_Work to be completed_: Quote the entries below from the line with "Información" through the line with "Enlaces Utiles", both ends included, and only those lines.

_Working data_:
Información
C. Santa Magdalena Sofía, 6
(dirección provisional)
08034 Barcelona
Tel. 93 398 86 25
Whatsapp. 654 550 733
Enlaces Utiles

---

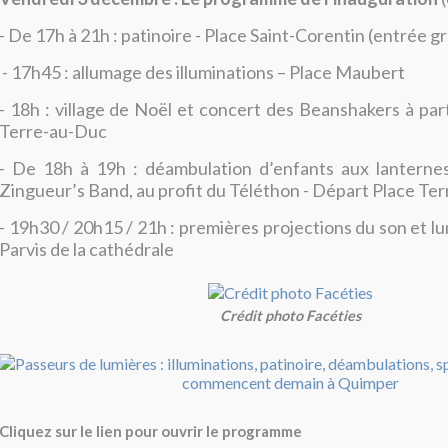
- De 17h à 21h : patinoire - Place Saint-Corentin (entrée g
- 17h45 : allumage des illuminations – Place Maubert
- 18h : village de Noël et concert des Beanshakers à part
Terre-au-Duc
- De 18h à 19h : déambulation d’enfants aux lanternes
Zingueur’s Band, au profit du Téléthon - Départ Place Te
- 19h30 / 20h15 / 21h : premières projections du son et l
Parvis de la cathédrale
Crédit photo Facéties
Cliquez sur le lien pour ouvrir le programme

==

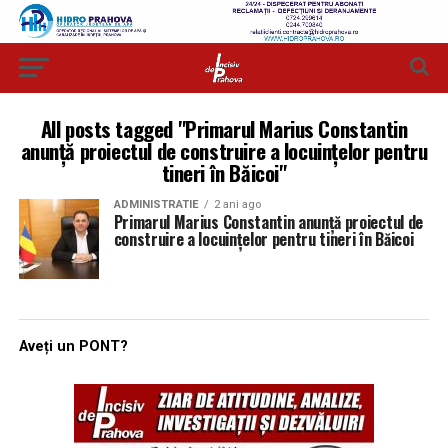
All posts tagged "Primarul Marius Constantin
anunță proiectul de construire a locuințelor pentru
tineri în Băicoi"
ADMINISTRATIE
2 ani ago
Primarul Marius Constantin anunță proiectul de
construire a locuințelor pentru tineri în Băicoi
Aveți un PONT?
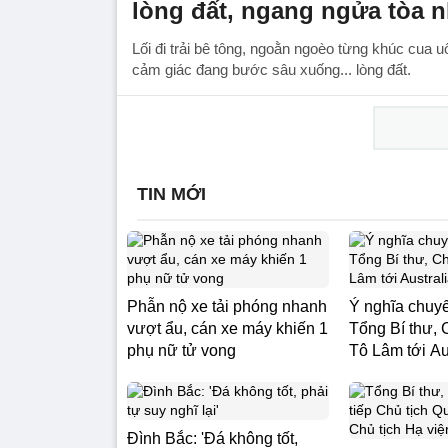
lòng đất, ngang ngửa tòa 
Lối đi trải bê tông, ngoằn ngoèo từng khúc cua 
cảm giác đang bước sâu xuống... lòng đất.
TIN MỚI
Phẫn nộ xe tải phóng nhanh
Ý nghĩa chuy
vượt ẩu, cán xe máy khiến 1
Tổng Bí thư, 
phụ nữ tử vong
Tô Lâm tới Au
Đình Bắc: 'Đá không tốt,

_Answer section_:
Información
C. Santa Magdalena Sofía, 6
(dirección provisional)
08034 Barcelona
Tel. 93 398 86 25
Whatsapp. 654 550 733
Enlaces Utiles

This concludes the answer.